MIGUEL BONNEFOY, HÉRITAGE (66e et 2e, PP 178, EURO 16,00)
L’écrivain de 34 ans Miguel Bonnefoy se dit « vieux optimiste » et dans son nouveau roman ‘Legacy’, qui vient d’arriver en librairie pour 66e et 2e dans la traduction de Francesca Bononi, retrace un siècle d’histoire de déracinement d’un famille, la sienne, entre la France et le Chili.

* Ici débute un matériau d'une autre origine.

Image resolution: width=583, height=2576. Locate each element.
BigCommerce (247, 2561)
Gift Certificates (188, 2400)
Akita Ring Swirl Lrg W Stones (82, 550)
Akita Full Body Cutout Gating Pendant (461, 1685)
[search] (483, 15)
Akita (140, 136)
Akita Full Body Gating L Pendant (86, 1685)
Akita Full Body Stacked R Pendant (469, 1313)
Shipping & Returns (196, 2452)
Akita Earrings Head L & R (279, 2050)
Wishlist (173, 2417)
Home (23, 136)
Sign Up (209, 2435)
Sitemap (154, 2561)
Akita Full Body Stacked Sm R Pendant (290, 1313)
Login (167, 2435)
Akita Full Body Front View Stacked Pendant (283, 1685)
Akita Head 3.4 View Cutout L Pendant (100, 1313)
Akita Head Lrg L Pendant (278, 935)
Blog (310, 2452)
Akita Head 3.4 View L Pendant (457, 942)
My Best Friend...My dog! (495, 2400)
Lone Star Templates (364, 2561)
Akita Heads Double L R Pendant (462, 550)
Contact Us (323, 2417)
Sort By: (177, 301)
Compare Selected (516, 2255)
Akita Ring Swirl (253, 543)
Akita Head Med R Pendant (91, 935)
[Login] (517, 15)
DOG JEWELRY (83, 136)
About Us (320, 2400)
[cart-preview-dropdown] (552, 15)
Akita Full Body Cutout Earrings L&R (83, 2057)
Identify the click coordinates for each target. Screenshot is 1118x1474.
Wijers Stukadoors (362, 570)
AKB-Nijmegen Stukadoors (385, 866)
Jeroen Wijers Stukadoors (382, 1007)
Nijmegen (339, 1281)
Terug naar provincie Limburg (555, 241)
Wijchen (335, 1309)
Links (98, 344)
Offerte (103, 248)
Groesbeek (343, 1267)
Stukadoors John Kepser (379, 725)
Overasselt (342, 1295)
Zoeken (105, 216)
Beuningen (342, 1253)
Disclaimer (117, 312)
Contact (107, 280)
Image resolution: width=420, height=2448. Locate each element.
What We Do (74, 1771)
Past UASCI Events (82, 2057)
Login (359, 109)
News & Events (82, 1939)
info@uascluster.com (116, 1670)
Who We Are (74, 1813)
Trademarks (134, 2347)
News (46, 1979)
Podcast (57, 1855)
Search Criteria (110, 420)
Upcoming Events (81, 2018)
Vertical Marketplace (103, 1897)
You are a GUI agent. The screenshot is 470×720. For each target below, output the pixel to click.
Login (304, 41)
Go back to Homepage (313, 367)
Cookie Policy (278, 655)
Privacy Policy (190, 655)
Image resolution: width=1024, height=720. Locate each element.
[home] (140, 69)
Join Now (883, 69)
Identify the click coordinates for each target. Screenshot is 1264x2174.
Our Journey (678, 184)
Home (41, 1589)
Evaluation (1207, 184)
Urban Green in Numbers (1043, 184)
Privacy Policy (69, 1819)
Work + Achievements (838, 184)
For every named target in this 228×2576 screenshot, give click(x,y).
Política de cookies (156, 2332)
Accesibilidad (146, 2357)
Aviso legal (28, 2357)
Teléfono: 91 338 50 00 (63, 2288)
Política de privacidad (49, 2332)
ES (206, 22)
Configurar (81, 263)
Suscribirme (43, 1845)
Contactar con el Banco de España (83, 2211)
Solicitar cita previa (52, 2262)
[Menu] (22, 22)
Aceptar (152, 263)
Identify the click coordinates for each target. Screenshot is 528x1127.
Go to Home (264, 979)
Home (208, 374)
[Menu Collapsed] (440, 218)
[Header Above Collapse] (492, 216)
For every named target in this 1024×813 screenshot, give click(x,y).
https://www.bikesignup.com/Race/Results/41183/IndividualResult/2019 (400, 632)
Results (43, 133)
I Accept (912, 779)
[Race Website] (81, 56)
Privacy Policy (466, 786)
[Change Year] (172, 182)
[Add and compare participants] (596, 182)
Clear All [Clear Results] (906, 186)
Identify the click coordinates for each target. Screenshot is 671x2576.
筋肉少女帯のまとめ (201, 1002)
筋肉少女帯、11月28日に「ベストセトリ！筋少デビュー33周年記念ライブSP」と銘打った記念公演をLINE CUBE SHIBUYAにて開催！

« Je suis optimiste car j’ai le sentiment qu’il y a une nouvelle histoire dans cette génération, la nôtre. Toutes les constructions sociales sont des histoires, l’art, la famille, la démocratie, le capitalisme, le socialisme. Et une bonne histoire peut être plus dangereuse que la bombe atomique. J’ai l’impression que dans cette génération une nouvelle histoire est en train de naître : c’est l’histoire de l’écologie, de la lutte contre le progrès et la croissance économique qui est toujours la même. Que ce soit avec Greta Thunberg, avec Cyril Dion, avec Emanuele Coscia, chacun à sa manière essaie de raconter une nouvelle histoire », a déclaré Bonnefoy à l’ANSA à Rome.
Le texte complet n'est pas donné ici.